*** EXERCISE DATA ***

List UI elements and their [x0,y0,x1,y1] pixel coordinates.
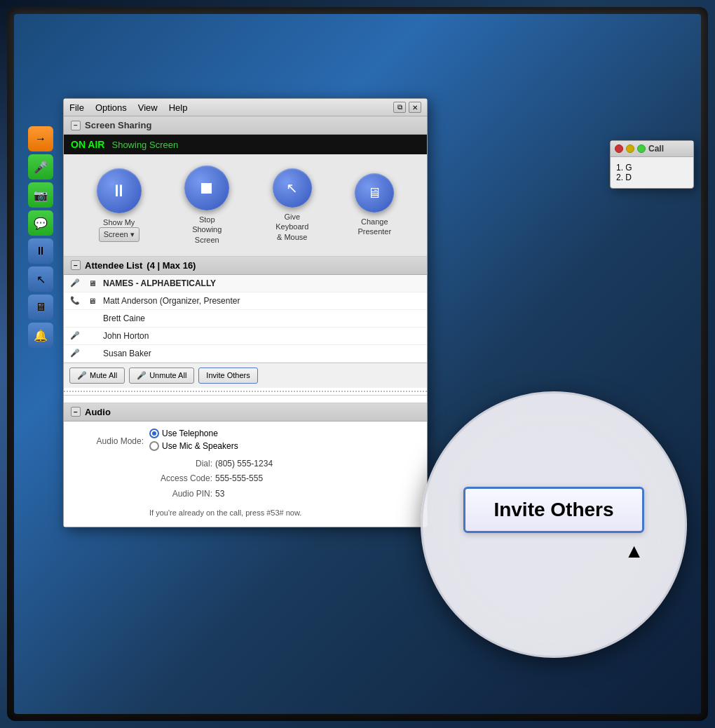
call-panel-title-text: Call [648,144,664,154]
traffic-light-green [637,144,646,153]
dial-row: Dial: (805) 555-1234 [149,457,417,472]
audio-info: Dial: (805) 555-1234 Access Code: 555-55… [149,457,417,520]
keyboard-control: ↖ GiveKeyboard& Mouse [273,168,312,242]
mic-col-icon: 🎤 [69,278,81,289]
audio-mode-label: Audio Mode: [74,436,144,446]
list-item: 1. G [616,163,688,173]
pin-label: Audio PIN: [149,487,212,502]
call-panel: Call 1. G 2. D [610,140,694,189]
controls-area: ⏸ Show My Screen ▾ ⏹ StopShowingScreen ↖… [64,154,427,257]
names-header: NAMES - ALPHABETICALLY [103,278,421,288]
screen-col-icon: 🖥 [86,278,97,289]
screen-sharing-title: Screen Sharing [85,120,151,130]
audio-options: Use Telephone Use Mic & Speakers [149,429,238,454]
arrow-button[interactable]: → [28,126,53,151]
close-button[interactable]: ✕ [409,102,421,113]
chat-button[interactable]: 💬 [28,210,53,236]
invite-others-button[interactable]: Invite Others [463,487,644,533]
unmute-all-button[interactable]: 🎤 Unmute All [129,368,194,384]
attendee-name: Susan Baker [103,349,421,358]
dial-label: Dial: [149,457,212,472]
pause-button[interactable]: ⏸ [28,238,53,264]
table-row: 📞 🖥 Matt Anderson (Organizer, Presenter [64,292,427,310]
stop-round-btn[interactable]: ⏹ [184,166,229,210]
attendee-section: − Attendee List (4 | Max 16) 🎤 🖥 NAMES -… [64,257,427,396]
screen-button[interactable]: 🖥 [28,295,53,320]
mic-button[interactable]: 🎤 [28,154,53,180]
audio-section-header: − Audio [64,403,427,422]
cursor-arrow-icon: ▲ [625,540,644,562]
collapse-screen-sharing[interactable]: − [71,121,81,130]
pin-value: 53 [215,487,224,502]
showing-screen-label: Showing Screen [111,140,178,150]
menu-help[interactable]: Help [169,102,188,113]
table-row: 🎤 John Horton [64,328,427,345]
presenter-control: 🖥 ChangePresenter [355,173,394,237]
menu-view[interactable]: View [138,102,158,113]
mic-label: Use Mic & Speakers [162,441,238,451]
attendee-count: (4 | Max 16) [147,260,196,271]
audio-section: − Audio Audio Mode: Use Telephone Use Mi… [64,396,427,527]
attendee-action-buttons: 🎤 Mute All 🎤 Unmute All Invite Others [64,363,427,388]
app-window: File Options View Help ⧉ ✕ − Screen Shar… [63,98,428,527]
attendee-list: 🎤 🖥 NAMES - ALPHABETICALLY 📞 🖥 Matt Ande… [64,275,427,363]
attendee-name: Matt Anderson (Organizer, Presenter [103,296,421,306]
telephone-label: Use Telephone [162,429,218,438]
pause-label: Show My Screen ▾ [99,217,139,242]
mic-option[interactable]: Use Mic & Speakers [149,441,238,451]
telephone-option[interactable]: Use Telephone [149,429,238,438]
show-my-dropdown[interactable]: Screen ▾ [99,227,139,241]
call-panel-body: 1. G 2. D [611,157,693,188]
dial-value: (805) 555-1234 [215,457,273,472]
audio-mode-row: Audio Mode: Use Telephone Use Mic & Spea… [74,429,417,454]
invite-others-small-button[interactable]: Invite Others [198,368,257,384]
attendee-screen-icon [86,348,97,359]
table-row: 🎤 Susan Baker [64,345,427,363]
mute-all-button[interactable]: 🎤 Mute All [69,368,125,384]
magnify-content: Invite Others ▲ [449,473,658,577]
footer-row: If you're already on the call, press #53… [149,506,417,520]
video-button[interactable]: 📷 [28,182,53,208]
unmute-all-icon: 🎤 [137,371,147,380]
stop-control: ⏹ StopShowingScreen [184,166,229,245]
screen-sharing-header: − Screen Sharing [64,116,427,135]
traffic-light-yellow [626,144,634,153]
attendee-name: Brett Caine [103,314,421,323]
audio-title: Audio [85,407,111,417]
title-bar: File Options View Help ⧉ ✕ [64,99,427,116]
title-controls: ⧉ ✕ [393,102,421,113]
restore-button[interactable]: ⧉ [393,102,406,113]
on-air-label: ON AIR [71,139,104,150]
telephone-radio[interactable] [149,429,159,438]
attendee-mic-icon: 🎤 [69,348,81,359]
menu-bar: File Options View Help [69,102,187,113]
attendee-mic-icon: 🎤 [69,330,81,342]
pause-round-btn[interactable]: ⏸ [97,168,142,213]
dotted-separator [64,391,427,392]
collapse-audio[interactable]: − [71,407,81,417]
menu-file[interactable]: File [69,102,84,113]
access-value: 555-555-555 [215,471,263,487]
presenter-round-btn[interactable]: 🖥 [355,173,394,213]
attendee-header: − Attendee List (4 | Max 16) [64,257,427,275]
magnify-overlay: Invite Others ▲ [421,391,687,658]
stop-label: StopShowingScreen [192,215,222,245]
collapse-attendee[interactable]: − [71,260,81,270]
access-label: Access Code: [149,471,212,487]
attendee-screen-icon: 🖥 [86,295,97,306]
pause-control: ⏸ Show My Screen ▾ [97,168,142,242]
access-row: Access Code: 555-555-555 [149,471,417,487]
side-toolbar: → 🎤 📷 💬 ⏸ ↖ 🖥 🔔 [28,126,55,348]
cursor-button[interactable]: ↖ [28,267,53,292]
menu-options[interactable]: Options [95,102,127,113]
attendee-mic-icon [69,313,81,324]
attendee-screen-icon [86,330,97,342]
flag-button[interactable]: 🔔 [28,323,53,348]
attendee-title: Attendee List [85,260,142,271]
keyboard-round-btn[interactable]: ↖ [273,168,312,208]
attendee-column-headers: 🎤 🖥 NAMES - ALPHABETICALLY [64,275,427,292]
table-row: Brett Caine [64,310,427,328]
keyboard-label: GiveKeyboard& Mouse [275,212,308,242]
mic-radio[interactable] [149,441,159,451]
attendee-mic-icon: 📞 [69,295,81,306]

*** End of EXERCISE DATA ***

ASSIGNED TASK >> Write out each entry again exactly, and skip the pictures.

EXERCISE RESULT >>
List UI elements and their [x0,y0,x1,y1] pixel coordinates.
call-panel-title-text: Call [648,144,664,154]
traffic-light-green [637,144,646,153]
dial-row: Dial: (805) 555-1234 [149,457,417,472]
audio-info: Dial: (805) 555-1234 Access Code: 555-55… [149,457,417,520]
keyboard-control: ↖ GiveKeyboard& Mouse [273,168,312,242]
mic-col-icon: 🎤 [69,278,81,289]
audio-mode-label: Audio Mode: [74,436,144,446]
list-item: 1. G [616,163,688,173]
pin-label: Audio PIN: [149,487,212,502]
call-panel: Call 1. G 2. D [610,140,694,189]
controls-area: ⏸ Show My Screen ▾ ⏹ StopShowingScreen ↖… [64,154,427,257]
names-header: NAMES - ALPHABETICALLY [103,278,421,288]
screen-col-icon: 🖥 [86,278,97,289]
screen-sharing-title: Screen Sharing [85,120,151,130]
audio-options: Use Telephone Use Mic & Speakers [149,429,238,454]
arrow-button[interactable]: → [28,126,53,151]
close-button[interactable]: ✕ [409,102,421,113]
chat-button[interactable]: 💬 [28,210,53,236]
invite-others-button[interactable]: Invite Others [463,487,644,533]
unmute-all-button[interactable]: 🎤 Unmute All [129,368,194,384]
attendee-name: Susan Baker [103,349,421,358]
dial-label: Dial: [149,457,212,472]
pause-button[interactable]: ⏸ [28,238,53,264]
table-row: 📞 🖥 Matt Anderson (Organizer, Presenter [64,292,427,310]
stop-round-btn[interactable]: ⏹ [184,166,229,210]
attendee-section: − Attendee List (4 | Max 16) 🎤 🖥 NAMES -… [64,257,427,396]
screen-button[interactable]: 🖥 [28,295,53,320]
mic-button[interactable]: 🎤 [28,154,53,180]
audio-section-header: − Audio [64,403,427,422]
cursor-arrow-icon: ▲ [625,540,644,562]
collapse-screen-sharing[interactable]: − [71,121,81,130]
pin-value: 53 [215,487,224,502]
showing-screen-label: Showing Screen [111,140,178,150]
menu-help[interactable]: Help [169,102,188,113]
table-row: 🎤 John Horton [64,328,427,345]
presenter-control: 🖥 ChangePresenter [355,173,394,237]
menu-view[interactable]: View [138,102,158,113]
mic-label: Use Mic & Speakers [162,441,238,451]
attendee-count: (4 | Max 16) [147,260,196,271]
audio-section: − Audio Audio Mode: Use Telephone Use Mi… [64,396,427,527]
attendee-action-buttons: 🎤 Mute All 🎤 Unmute All Invite Others [64,363,427,388]
app-window: File Options View Help ⧉ ✕ − Screen Shar… [63,98,428,527]
attendee-list: 🎤 🖥 NAMES - ALPHABETICALLY 📞 🖥 Matt Ande… [64,275,427,363]
attendee-name: Matt Anderson (Organizer, Presenter [103,296,421,306]
telephone-label: Use Telephone [162,429,218,438]
pause-label: Show My Screen ▾ [99,217,139,242]
mic-option[interactable]: Use Mic & Speakers [149,441,238,451]
telephone-option[interactable]: Use Telephone [149,429,238,438]
show-my-dropdown[interactable]: Screen ▾ [99,227,139,241]
call-panel-body: 1. G 2. D [611,157,693,188]
dial-value: (805) 555-1234 [215,457,273,472]
audio-mode-row: Audio Mode: Use Telephone Use Mic & Spea… [74,429,417,454]
invite-others-small-button[interactable]: Invite Others [198,368,257,384]
attendee-screen-icon [86,348,97,359]
table-row: 🎤 Susan Baker [64,345,427,363]
mute-all-button[interactable]: 🎤 Mute All [69,368,125,384]
magnify-content: Invite Others ▲ [449,473,658,577]
footer-row: If you're already on the call, press #53… [149,506,417,520]
video-button[interactable]: 📷 [28,182,53,208]
unmute-all-icon: 🎤 [137,371,147,380]
stop-control: ⏹ StopShowingScreen [184,166,229,245]
screen-sharing-header: − Screen Sharing [64,116,427,135]
traffic-light-yellow [626,144,634,153]
attendee-name: Brett Caine [103,314,421,323]
audio-title: Audio [85,407,111,417]
title-bar: File Options View Help ⧉ ✕ [64,99,427,116]
title-controls: ⧉ ✕ [393,102,421,113]
restore-button[interactable]: ⧉ [393,102,406,113]
on-air-label: ON AIR [71,139,104,150]
telephone-radio[interactable] [149,429,159,438]
attendee-mic-icon: 🎤 [69,348,81,359]
menu-bar: File Options View Help [69,102,187,113]
attendee-mic-icon: 🎤 [69,330,81,342]
pause-round-btn[interactable]: ⏸ [97,168,142,213]
dotted-separator [64,391,427,392]
collapse-audio[interactable]: − [71,407,81,417]
menu-file[interactable]: File [69,102,84,113]
access-value: 555-555-555 [215,471,263,487]
presenter-round-btn[interactable]: 🖥 [355,173,394,213]
attendee-header: − Attendee List (4 | Max 16) [64,257,427,275]
magnify-overlay: Invite Others ▲ [421,391,687,658]
stop-label: StopShowingScreen [192,215,222,245]
collapse-attendee[interactable]: − [71,260,81,270]
access-label: Access Code: [149,471,212,487]
attendee-screen-icon: 🖥 [86,295,97,306]
pause-control: ⏸ Show My Screen ▾ [97,168,142,242]
access-row: Access Code: 555-555-555 [149,471,417,487]
side-toolbar: → 🎤 📷 💬 ⏸ ↖ 🖥 🔔 [28,126,55,348]
cursor-button[interactable]: ↖ [28,267,53,292]
menu-options[interactable]: Options [95,102,127,113]
attendee-mic-icon [69,313,81,324]
attendee-screen-icon [86,330,97,342]
flag-button[interactable]: 🔔 [28,323,53,348]
attendee-title: Attendee List [85,260,142,271]
keyboard-round-btn[interactable]: ↖ [273,168,312,208]
attendee-column-headers: 🎤 🖥 NAMES - ALPHABETICALLY [64,275,427,292]
table-row: Brett Caine [64,310,427,328]
keyboard-label: GiveKeyboard& Mouse [275,212,308,242]
mic-radio[interactable] [149,441,159,451]
attendee-mic-icon: 📞 [69,295,81,306]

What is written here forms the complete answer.